Seven Chinese persons who were detained by Japan for landing on a disputed island in East China sea returned to a rousing welcome in Hong Kong on Wednesday.
Hailing them as heroes, state media said the seven were part of a group of 14 who had made the "courageous" journey to reach Diaoyu islands (Senkaku in Japanese) and plant the Chinese national flag.
The much publicised welcome took place as Japanese forces joined U.S. Marines in the western Pacific Ocean for a month-long military drill aimed at tackling the scenario of taking back islands occupied by enemy troops.
"Though no country was named as the imaginary occupier, an official with the Japanese Ministry of Defense hinted that the war game is targeted at China, according to a report by Japanese newspaper Sankei Shimbun," state-run Xinhua said.
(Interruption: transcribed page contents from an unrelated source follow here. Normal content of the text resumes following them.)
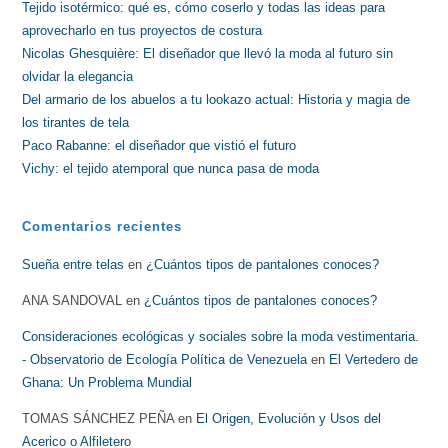
Tejido isotérmico: qué es, cómo coserlo y todas las ideas para
aprovecharlo en tus proyectos de costura
Nicolas Ghesquière: El diseñador que llevó la moda al futuro sin
olvidar la elegancia
Del armario de los abuelos a tu lookazo actual: Historia y magia de
los tirantes de tela
Paco Rabanne: el diseñador que vistió el futuro
Vichy: el tejido atemporal que nunca pasa de moda
Comentarios recientes
Sueña entre telas
en
¿Cuántos tipos de pantalones conoces?
ANA SANDOVAL
en
¿Cuántos tipos de pantalones conoces?
Consideraciones ecológicas y sociales sobre la moda vestimentaria.
- Observatorio de Ecología Política de Venezuela
en
El Vertedero de
Ghana: Un Problema Mundial
TOMAS SÁNCHEZ PEÑA
en
El Origen, Evolución y Usos del
Acerico o Alfiletero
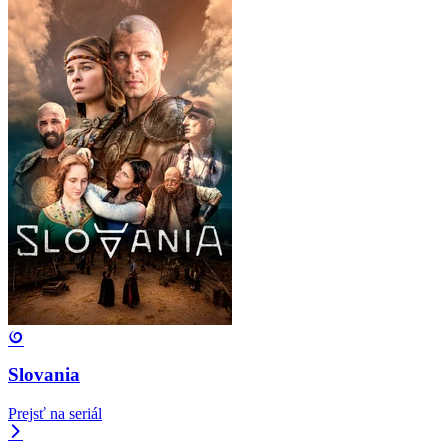
Slovania
Prejsť na seriál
"The seven activists returned on the fishing boat Kai Fung Two, which took them on their courageous voyage. They were illegally detained by Japanese authorities after seven from their group made a successful landing on the Diaoyu Islands last Wednesday. Japan later released them after China expressed serious concerns over the incident," CCTV, national broadcaster, said in a programme.
The Chinese nationals were received by a large group of people and felicitated at the harbour.
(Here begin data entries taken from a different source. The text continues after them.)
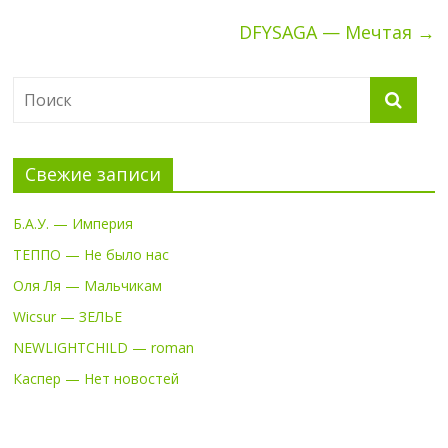
DFYSAGA — Мечтая
→
Свежие записи
Б.А.У. — Империя
ТЕППО — Не было нас
Оля Ля — Мальчикам
Wicsur — ЗЕЛЬЕ
NEWLIGHTCHILD — roman
Каспер — Нет новостей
Earlier, the state media had praised the effort of the group of people from Hong Kong to land on one of the Diaoyu islands. "To once again assert China's historically proven sovereignty over the islands, seven activists from Hong Kong landed on one of the islands earlier Wednesday. The effort - the first successful Chinese landing on the territory since 2004 - came despite Japanese patrol boats guarding the islands," Xinhua said.
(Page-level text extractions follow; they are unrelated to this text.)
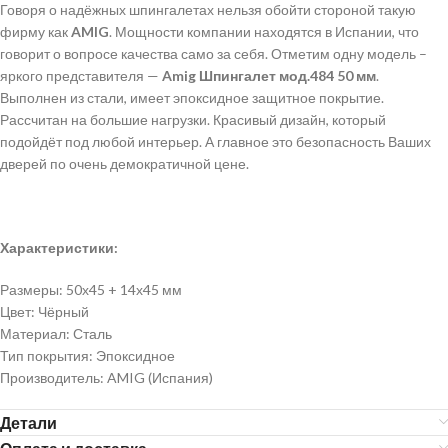
Говоря о надёжных шпингалетах нельзя обойти стороной такую
фирму как
AMIG
. Мощности компании находятся в Испании, что
говорит о вопросе качества само за себя. Отметим одну модель –
яркого представителя —
Amig Шпингалет мод.484 50 мм
.
Выполнен из стали, имеет эпоксидное защитное покрытие.
Рассчитан на большие нагрузки. Красивый дизайн, который
подойдёт под любой интерьер. А главное это безопасность Ваших
дверей по очень демократичной цене.
Характеристики:
Размеры: 50х45 + 14х45 мм
Цвет: Чёрный
Материал: Сталь
Тип покрытия: Эпоксидное
Производитель: AMIG (Испания)
Детали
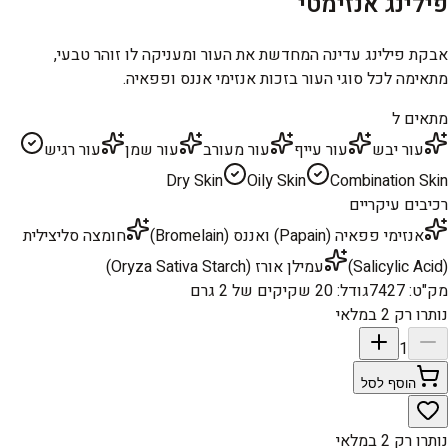
פילינג אנזימטי
אבקת פילינג עדינה המחדשת את העור ומעניקה לו זוהר טבעי,
מתאימה לכל סוגי העור בזכות אנזימי אננס ופפאיה.
מתאים ל
עור יבש
עור עייף
עור מעורב
עור שמן
עור רגיש
Dry Skin
Oily Skin
Combination Skin
רכיבים עיקריים
אנזימי פפאיה (Papain) ואננס (Bromelain)
חומצה סליצילית
(Salicylic Acid)
עמילן אורז (Oryza Sativa Starch)
מק"ט
:
7427
גודל
:
20 שקיקים של 2 גרם
נותרו רק 2 במלאי
1
הוסף לסל
נותרו רק 2 במלאי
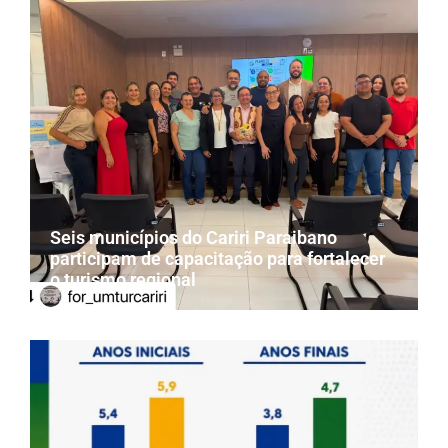
Seis municípios do Cariri Paraibano
participam de capacitação para fortalecer
o turismo regional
Soon after the Chinese nationals landing on one of the disputed island, several Japanese nationalists spent the day on Diaoyu Islands. According to reports, at least 10 Japanese activists went ashore on the Diaoyu Islands.
"They're part of larger group of 150 people aboard 21 vessels, including lawmakers and members of right-wing groups," state media said in Beijing.
The landing of Japanese nationals on the island led to large-scale anti-Japanese protests across cities in China. Thousands took to the streets in Shenzhen, Guangzhou and a number of other cities demanding that Japan leave the islands in the East China Sea.
Reports said in some instances, demonstrators targeted attacked Japanese restaurants and vandalised Japanese-made cars.